Today I want to talk about why life is a bitch. As much as I love my blog to be all "shiny, happy people", recently I have felt shitty, uninspired and emotional. Today I'm feeling less "makeover" and more "make sense of why you feel like crap". So here's me, holding up the mirror to my life in an attempt to make sense of why I just fugly cried into my porridge...
- I'm feeling ill and under the weather and I have mouth ulcers the size of space ships invading my gums and tonsils.
- I'm getting over a stomach bug that made me SO bloated that I looked like I was about to give birth to triplets.

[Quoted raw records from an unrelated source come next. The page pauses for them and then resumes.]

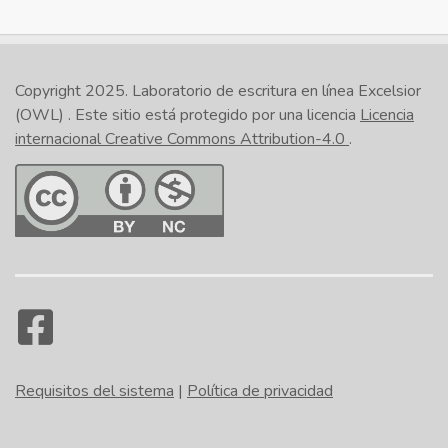
Copyright 2025.
Laboratorio de escritura en línea Excelsior
(OWL)
. Este sitio está protegido por una licencia
Licencia
internacional Creative Commons Attribution-4.0
.
Requisitos del sistema
|
Política de privacidad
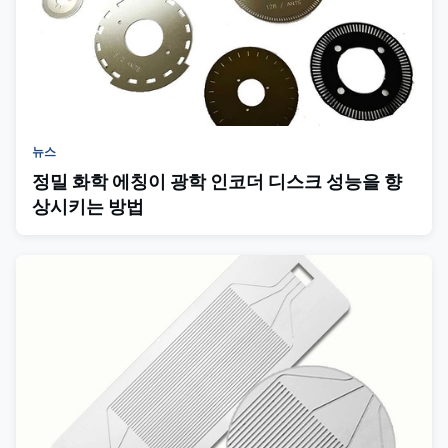
뉴스
정밀 화학 에칭이 광학 인코더 디스크 성능을 향
상시키는 방법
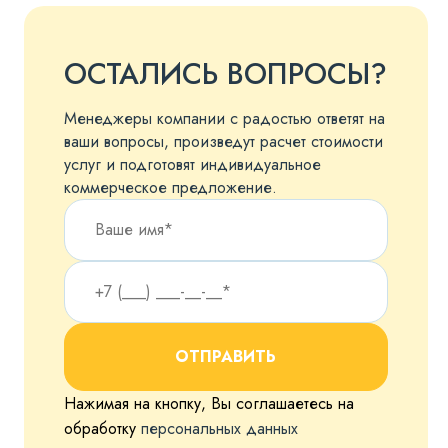
ОСТАЛИСЬ ВОПРОСЫ?
Менеджеры компании с радостью ответят на
ваши вопросы, произведут расчет стоимости
услуг и подготовят индивидуальное
коммерческое предложение.
ОТПРАВИТЬ
Нажимая на кнопку, Вы соглашаетесь на
обработку
персональных данных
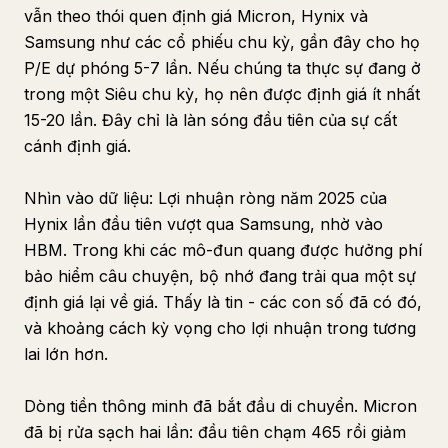
vẫn theo thói quen định giá Micron, Hynix và
Samsung như các cổ phiếu chu kỳ, gần đây cho họ
P/E dự phóng 5-7 lần. Nếu chúng ta thực sự đang ở
trong một Siêu chu kỳ, họ nên được định giá ít nhất
15-20 lần. Đây chỉ là làn sóng đầu tiên của sự cất
cánh định giá.
Nhìn vào dữ liệu: Lợi nhuận ròng năm 2025 của
Hynix lần đầu tiên vượt qua Samsung, nhờ vào
HBM. Trong khi các mô-đun quang được hưởng phí
bảo hiểm câu chuyện, bộ nhớ đang trải qua một sự
định giá lại về giá. Thấy là tin - các con số đã có đó,
và khoảng cách kỳ vọng cho lợi nhuận trong tương
lai lớn hơn.
Dòng tiền thông minh đã bắt đầu di chuyển. Micron
đã bị rửa sạch hai lần: đầu tiên chạm 465 rồi giảm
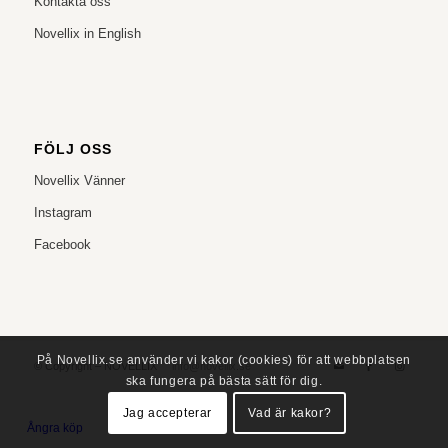
Kontakta oss
Novellix in English
FÖLJ OSS
Novellix Vänner
Instagram
Facebook
På Novellix.se använder vi kakor (cookies) för att webbplatsen
© Copyright – NOVELLIX
info@novellix.se
ska fungera på bästa sätt för dig.
Jag accepterar
Vad är kakor?
Ångra köp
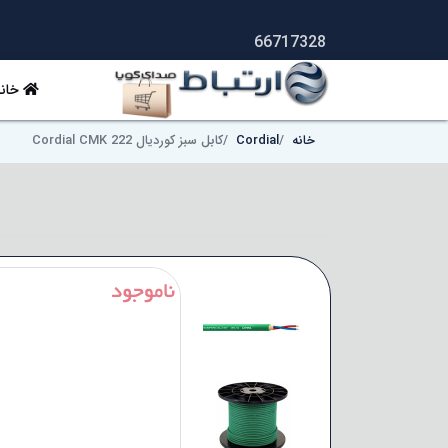
66717328
خانه
خانه
Cordial
کابل سبز کوردیال Cordial CMK 222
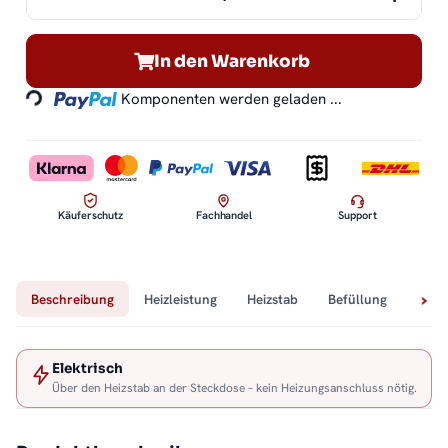
In den Warenkorb
Loading...
Komponenten werden geladen ...
Käuferschutz
Fachhandel
Support
Beschreibung
Heizleistung
Heizstab
Befüllung
Tech
Elektrisch
Über den Heizstab an der Steckdose – kein Heizungsanschluss nötig.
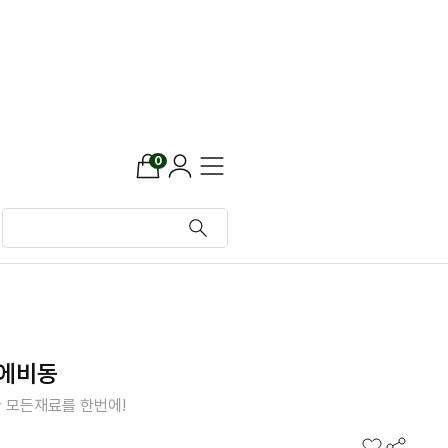
0
에비동
 모든재료를 한번에!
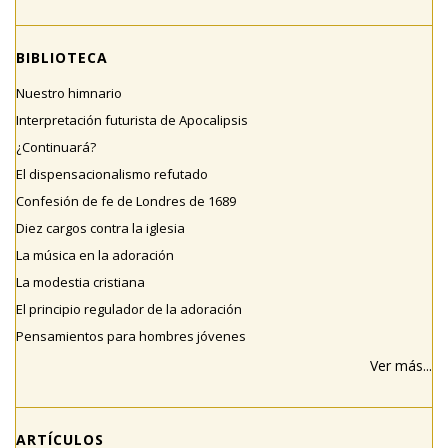
BIBLIOTECA
Nuestro himnario
Interpretación futurista de Apocalipsis
¿Continuará?
El dispensacionalismo refutado
Confesión de fe de Londres de 1689
Diez cargos contra la iglesia
La música en la adoración
La modestia cristiana
El principio regulador de la adoración
Pensamientos para hombres jóvenes
Ver más...
ARTÍCULOS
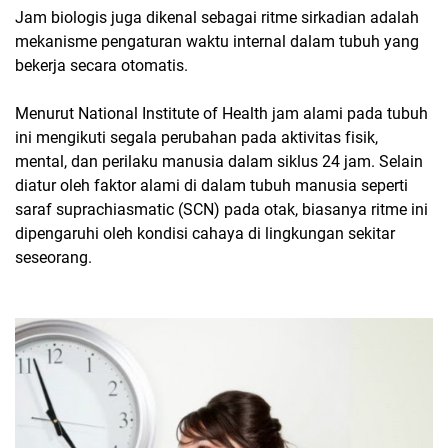
Jam biologis juga dikenal sebagai ritme sirkadian adalah
mekanisme pengaturan waktu internal dalam tubuh yang
bekerja secara otomatis.
Menurut National Institute of Health jam alami pada tubuh
ini mengikuti segala perubahan pada aktivitas fisik,
mental, dan perilaku manusia dalam siklus 24 jam. Selain
diatur oleh faktor alami di dalam tubuh manusia seperti
saraf suprachiasmatic (SCN) pada otak, biasanya ritme ini
dipengaruhi oleh kondisi cahaya di lingkungan sekitar
seseorang.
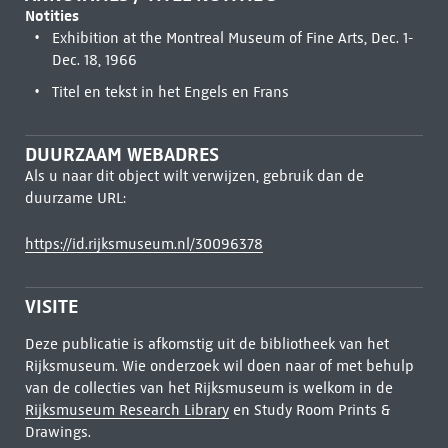
Notities
Exhibition at the Montreal Museum of Fine Arts, Dec. 1-
Dec. 18, 1966
Titel en tekst in het Engels en Frans
DUURZAAM WEBADRES
Als u naar dit object wilt verwijzen, gebruik dan de
duurzame URL:
https://id.rijksmuseum.nl/30096378
VISITE
Deze publicatie is afkomstig uit de bibliotheek van het
Rijksmuseum. Wie onderzoek wil doen naar of met behulp
van de collecties van het Rijksmuseum is welkom in de
Rijksmuseum Research Library
en Study Room Prints &
Drawings.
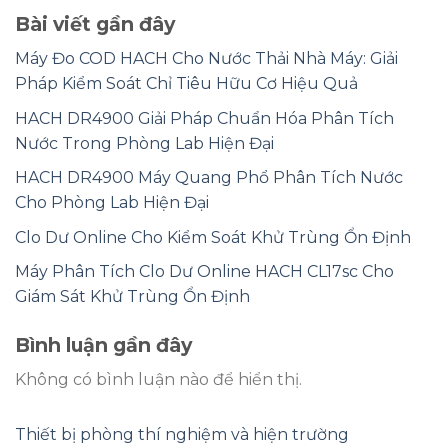
Bài viết gần đây
Máy Đo COD HACH Cho Nước Thải Nhà Máy: Giải
Pháp Kiểm Soát Chỉ Tiêu Hữu Cơ Hiệu Quả
HACH DR4900 Giải Pháp Chuẩn Hóa Phân Tích
Nước Trong Phòng Lab Hiện Đại
HACH DR4900 Máy Quang Phổ Phân Tích Nước
Cho Phòng Lab Hiện Đại
Clo Dư Online Cho Kiểm Soát Khử Trùng Ổn Định
Máy Phân Tích Clo Dư Online HACH CL17sc Cho
Giám Sát Khử Trùng Ổn Định
Bình luận gần đây
Không có bình luận nào để hiển thị.
Thiết bị phòng thí nghiệm và hiện trường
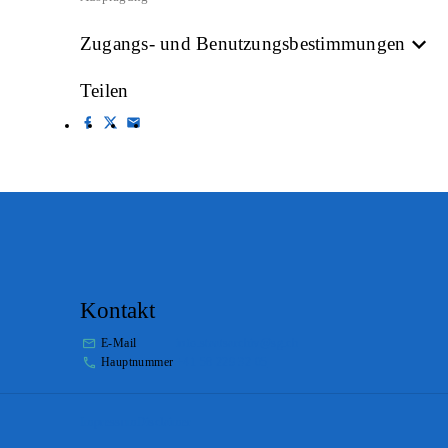
Zugangs- und Benutzungsbestimmungen
Teilen
Kontakt
E-Mail
info.staatsarchiv@sg.ch
Hauptnummer
+41 58 229 32 05
Impressum
Disclaimer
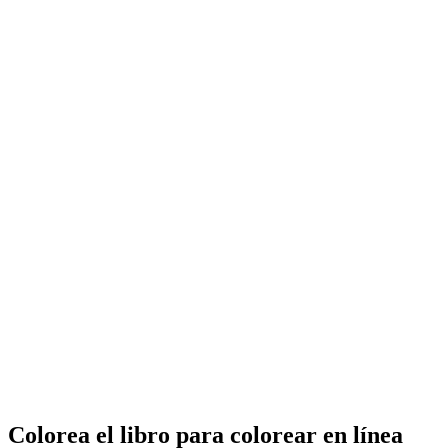
Colorea el libro para colorear en línea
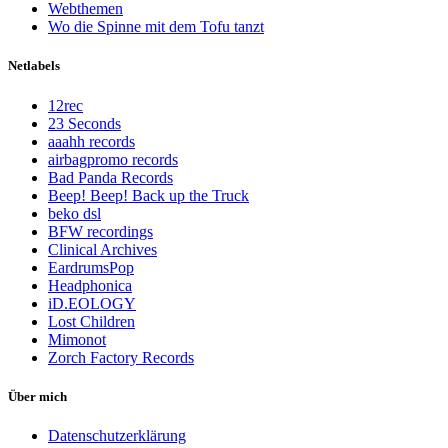
Webthemen
Wo die Spinne mit dem Tofu tanzt
Netlabels
12rec
23 Seconds
aaahh records
airbagpromo records
Bad Panda Records
Beep! Beep! Back up the Truck
beko dsl
BFW recordings
Clinical Archives
EardrumsPop
Headphonica
iD.EOLOGY
Lost Children
Mimonot
Zorch Factory Records
Über mich
Datenschutzerklärung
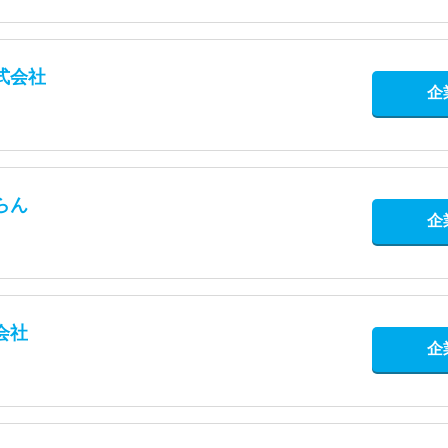
式会社
企
らん
企
会社
企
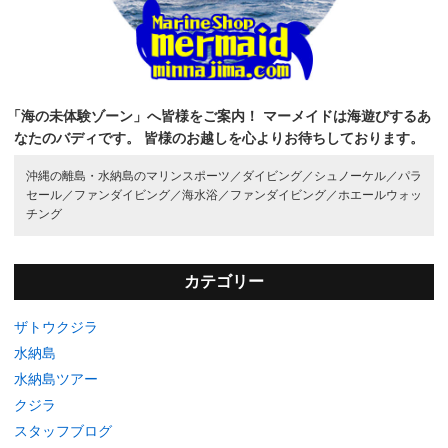
「海の未体験ゾーン」へ皆様をご案内！
マーメイドは海遊びするあ
なたのバディです。
皆様のお越しを心よりお待ちしております。
沖縄の離島・水納島のマリンスポーツ／
ダイビング／
シュノーケル／
パラ
セール／
ファンダイビング／
海水浴／
ファンダイビング／
ホエールウォッ
チング
カテゴリー
ザトウクジラ
水納島
水納島ツアー
クジラ
スタッフブログ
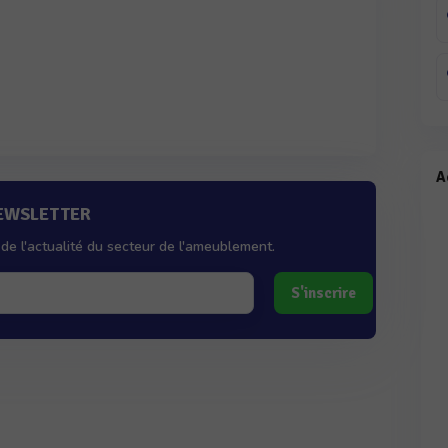
A
NEWSLETTER
de l'actualité du secteur de l'ameublement.
S'inscrire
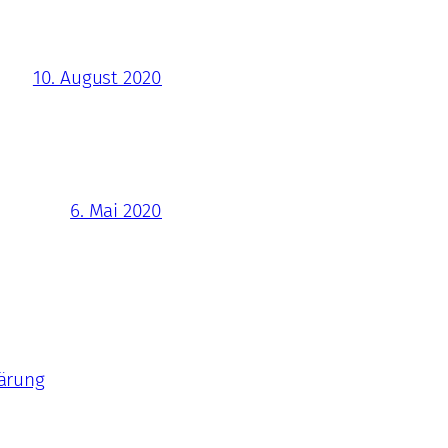
10. August 2020
6. Mai 2020
ärung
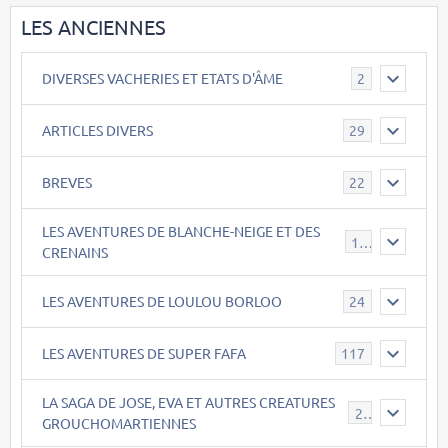
LES ANCIENNES
DIVERSES VACHERIES ET ETATS D'ÂME
2
ARTICLES DIVERS
29
BREVES
22
LES AVENTURES DE BLANCHE-NEIGE ET DES
17
CRENAINS
LES AVENTURES DE LOULOU BORLOO
24
LES AVENTURES DE SUPER FAFA
117
LA SAGA DE JOSE, EVA ET AUTRES CREATURES
26
GROUCHOMARTIENNES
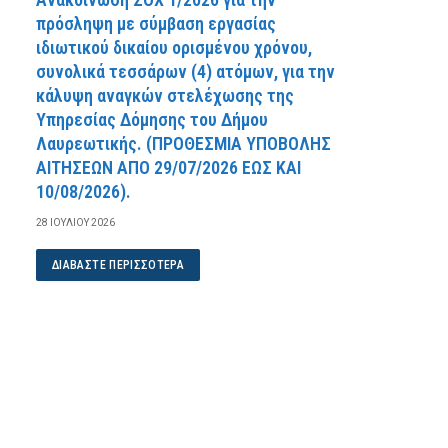
πρόσληψη με σύμβαση εργασίας
ιδιωτικού δικαίου ορισμένου χρόνου,
συνολικά τεσσάρων (4) ατόμων, για την
κάλυψη αναγκών στελέχωσης της
Υπηρεσίας Δόμησης του Δήμου
Λαυρεωτικής. (ΠPOΘEΣMIA YΠOBOΛHΣ
AITHΣEΩN AΠO 29/07/2026 EΩΣ KAI
10/08/2026).
28 ΙΟΥΛΊΟΥ 2026
ΔΙΑΒΆΣΤΕ ΠΕΡΙΣΣΌΤΕΡΑ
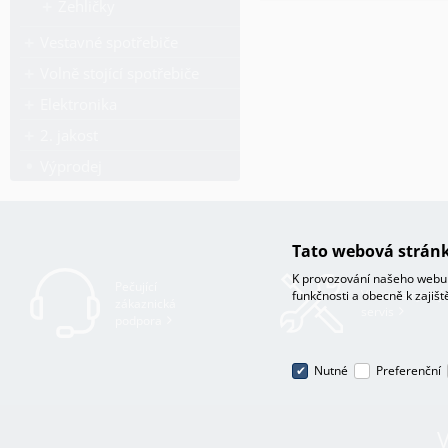
Žehličky
Vestavné spotřebiče
Volně stojící spotřebiče
Elektronika
2. jakost
Výprodej
Tato webová stránk
K provozování našeho webu 
Pečující
Vlastní a rychlý
funkčnosti a obecně k zajiš
zákaznická
servis
podpora
Nutné
Preferenční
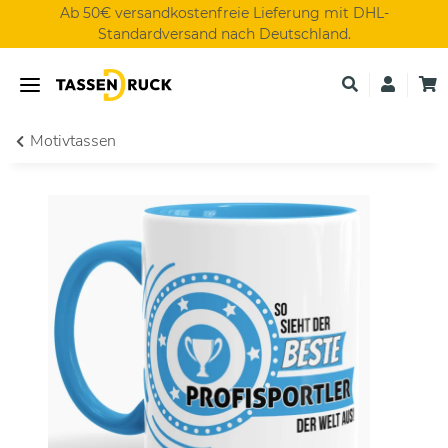
Ab 50€ versandkostenfreie Lieferung mit DHL-
Standardversand nach Deutschland.
Motivtassen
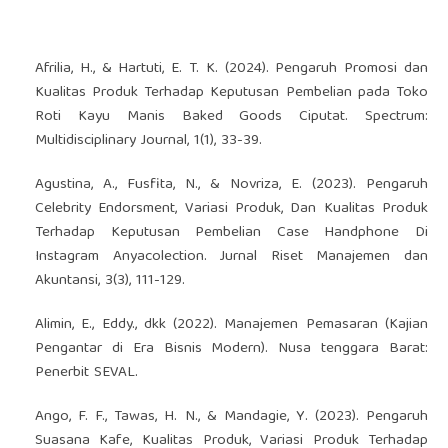
Afrilia, H., & Hartuti, E. T. K. (2024). Pengaruh Promosi dan
Kualitas Produk Terhadap Keputusan Pembelian pada Toko
Roti Kayu Manis Baked Goods Ciputat. Spectrum:
Multidisciplinary Journal, 1(1), 33-39.
Agustina, A., Fusfita, N., & Novriza, E. (2023). Pengaruh
Celebrity Endorsment, Variasi Produk, Dan Kualitas Produk
Terhadap Keputusan Pembelian Case Handphone Di
Instagram Anyacolection. Jurnal Riset Manajemen dan
Akuntansi, 3(3), 111-129.
Alimin, E., Eddy., dkk (2022). Manajemen Pemasaran (Kajian
Pengantar di Era Bisnis Modern). Nusa tenggara Barat:
Penerbit SEVAL.
Ango, F. F., Tawas, H. N., & Mandagie, Y. (2023). Pengaruh
Suasana Kafe, Kualitas Produk, Variasi Produk Terhadap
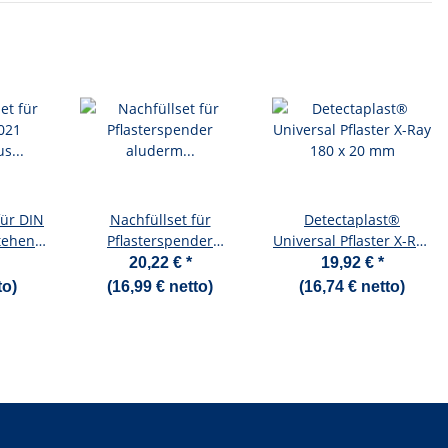
für DIN
Nachfüllset für
Detectaplast®
tehend
Pflasterspender
Universal Pflaster X-Ray
asken /
aluderm komplett 115
180 x 20 mm
20,22 €
*
19,92 €
*
stücher
Stück
to)
(16,99 € netto)
(16,74 € netto)
ster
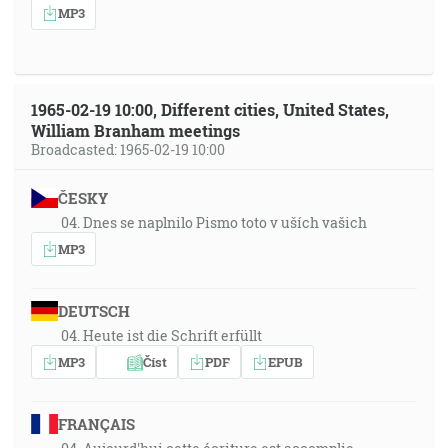
MP3
1965-02-19 10:00, Different cities, United States,
William Branham meetings
Broadcasted: 1965-02-19 10:00
ČESKY
04. Dnes se naplnilo Pismo toto v uších vašich
MP3
DEUTSCH
04. Heute ist die Schrift erfüllt
MP3
Číst
PDF
EPUB
FRANÇAIS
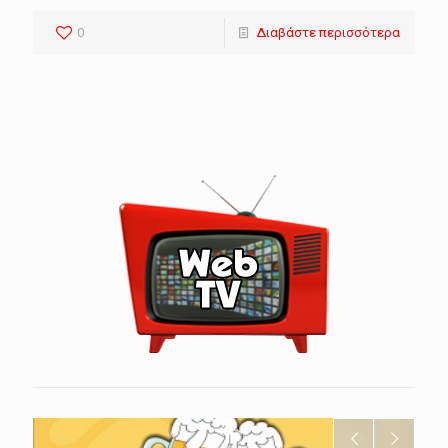
0
Διαβάστε περισσότερα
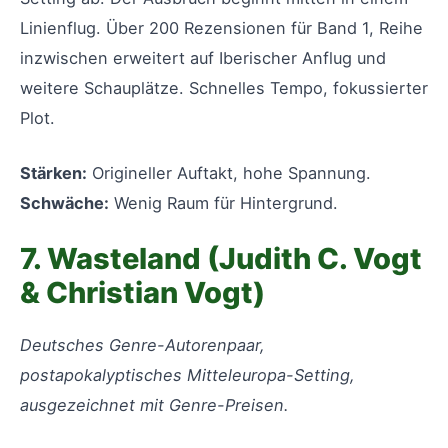
Linienflug. Über 200 Rezensionen für Band 1, Reihe
inzwischen erweitert auf Iberischer Anflug und
weitere Schauplätze. Schnelles Tempo, fokussierter
Plot.
Stärken:
Origineller Auftakt, hohe Spannung.
Schwäche:
Wenig Raum für Hintergrund.
7. Wasteland (Judith C. Vogt
& Christian Vogt)
Deutsches Genre-Autorenpaar,
postapokalyptisches Mitteleuropa-Setting,
ausgezeichnet mit Genre-Preisen.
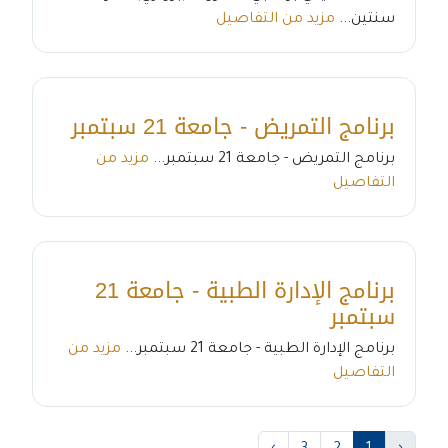
سنتين...
مزيد من التفاصيل
برنامج التمريض - جامعة 21 سبتمبر
برنامج التمريض - جامعة 21 سبتمبر...
مزيد من
التفاصيل
برنامج الإدارة الطبية - جامعة 21
سبتمبر
برنامج الإدارة الطبية - جامعة 21 سبتمبر...
مزيد من
التفاصيل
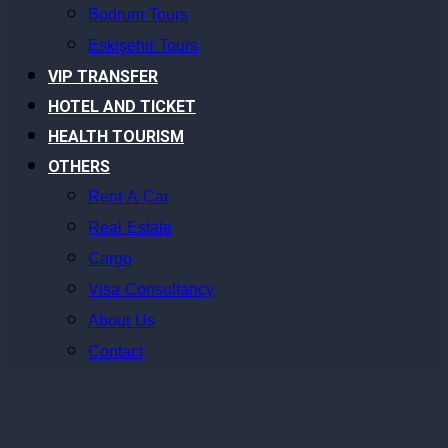
Bodrum Tours
Eskişehir Tours
VIP TRANSFER
HOTEL AND TICKET
HEALTH TOURISM
OTHERS
Rent A Car
Real Estate
Cargo
Visa Consultancy
About Us
Contact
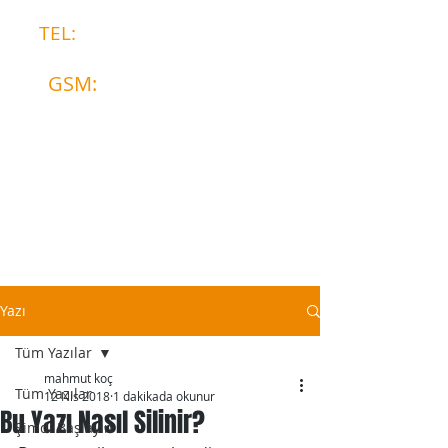
TEL:
0328 812 65 02
GSM:
0533 706 17 03
Yazı
Tüm Yazılar
mahmut koç
Tüm Yazılar
12 Nis 2018
1 dakikada okunur
Bu Yazı Nasıl Silinir?
Şimdi Başlayın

- Last week work was stressful as hell...
- ...And being stuck in the office by myself was lonely.
- I miss my uni/London friends a lot.
- The thought of having a desk job until I die fills me with dread.
- I'm not feeling body confident due to illness, bad roots, eyebags and not enough gym sessions.
- My boyfriend's stress is rubbing off on me, but I still want to be the caring, listening girlfriend.
- I'm tormenting myself about not knowing what I wanna do as a career yet.
- Living at home makes me feel rubbish but I'm keen to save money for a flat/travelling.
Seeing these things written down, I can understand why a culmination of stress and emotion has come bubbling up to the surface. You grin and bare life until BAM. You're run down. And then BAM. You're ugling crying in your kitchen. The only conclusion I can logically draw is that adult life is a little bitch.
Generally I'm an optimistic and happy person, so I find it hard to recognise and accept when I feel stressed and shitty. I like to be productive and see people and do things. And I forget that we all have totally shit times and that's normal. Sometimes, you need to stop being there for everyone else and just be there for yourself. Recognise when you need to recharge the batteries and have an ugly cry to make yourself feel better.
L I F E I S A B I T C H. But you'll deal with it - you always do.